Research Says Salt is Connected to Autoimmune Disorders
Salt photo via Shutterstock.
You probably already knew that the excess salt in that bag of potato chips you’re munching on is a major contributor to health problems like high blood pressure, kidney disease, and weight gain. Unfortunately, research from a slew of New England scientists says there’s yet another reason to watch your sodium intake: the risk of autoimmune disorders.
Research from Brigham and Women’s Hospital, Harvard, MIT, Yale, and the Broad Institute’s Klarman Cell Observatory says that consuming excess salt puts individuals at a greater risk for autoimmune diseases like multiple sclerosis, psoriasis, and rheumatoid arthritis.
The researchers, whose work was published in three related papers in the journal Nature, were originally trying to better understand how T cells, the cells that develop immune responses when infections and foreign pathogens enter the body, function. What they found in the process, though, is that salt is tied to the faulty immune response characteristic of autoimmune disorders, that which makes the body attack itself.
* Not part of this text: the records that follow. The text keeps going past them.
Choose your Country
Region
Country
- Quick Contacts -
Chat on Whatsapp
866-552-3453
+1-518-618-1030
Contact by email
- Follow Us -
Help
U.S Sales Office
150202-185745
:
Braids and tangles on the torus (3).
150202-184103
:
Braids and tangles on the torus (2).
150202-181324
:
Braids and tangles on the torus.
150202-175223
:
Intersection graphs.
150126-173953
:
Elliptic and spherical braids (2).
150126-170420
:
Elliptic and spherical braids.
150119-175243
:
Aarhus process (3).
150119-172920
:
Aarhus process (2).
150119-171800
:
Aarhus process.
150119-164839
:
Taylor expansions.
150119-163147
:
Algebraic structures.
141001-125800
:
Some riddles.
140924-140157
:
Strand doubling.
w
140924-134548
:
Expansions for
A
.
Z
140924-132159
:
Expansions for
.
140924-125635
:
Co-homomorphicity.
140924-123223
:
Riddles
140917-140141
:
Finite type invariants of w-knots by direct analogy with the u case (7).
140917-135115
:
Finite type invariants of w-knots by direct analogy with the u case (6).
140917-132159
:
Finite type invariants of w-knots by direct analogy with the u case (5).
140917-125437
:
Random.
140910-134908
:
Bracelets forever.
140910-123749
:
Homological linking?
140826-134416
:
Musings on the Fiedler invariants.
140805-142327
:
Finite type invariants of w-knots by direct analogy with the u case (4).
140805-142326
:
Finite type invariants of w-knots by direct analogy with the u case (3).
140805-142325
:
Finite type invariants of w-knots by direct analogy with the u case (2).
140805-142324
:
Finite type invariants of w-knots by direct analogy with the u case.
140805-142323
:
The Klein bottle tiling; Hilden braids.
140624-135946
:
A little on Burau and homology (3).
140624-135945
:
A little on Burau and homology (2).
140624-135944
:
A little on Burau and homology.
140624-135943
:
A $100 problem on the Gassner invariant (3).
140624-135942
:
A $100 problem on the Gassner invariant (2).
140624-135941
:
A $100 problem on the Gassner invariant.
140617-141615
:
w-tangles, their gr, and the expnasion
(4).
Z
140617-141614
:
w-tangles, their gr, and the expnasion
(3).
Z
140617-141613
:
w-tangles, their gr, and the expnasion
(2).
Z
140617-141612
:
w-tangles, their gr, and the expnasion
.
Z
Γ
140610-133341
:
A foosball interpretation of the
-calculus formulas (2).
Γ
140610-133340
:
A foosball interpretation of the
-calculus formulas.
A Boston Globe article about the discovery describes the researcher’s findings:
The scientists found an enzyme that, when exposed to salt, causes a regular immune cell to transform into a pathogenic one, spewing out inflammatory proteins that have been linked to autoimmune illnesses. Mice genetically prone to develop a form of multiple sclerosis had more severe disease when fed a high-salt diet, the researchers reported.
Though the research does suggest that cutting back on salt intake could help prevent autoimmune disorders, the Globe article was quick to point out that the research is very new and must be expanded upon, and that autoimmune disorders are an exceedingly complex subset of disease. The report quotes Aviv Regev, a computational biologist at the Broad Institute:
“It’s like a Rube Goldberg machine — a zillion different places where things are controlled, and if any one of those breaks down, it can increase your risk of autoimmune disease,” Regev said. “In order to know what goes wrong, you have to know how it normally functions.”
Though this is a nuanced issue and these findings are only preliminary, we know we’ll think twice before reaching for the table salt.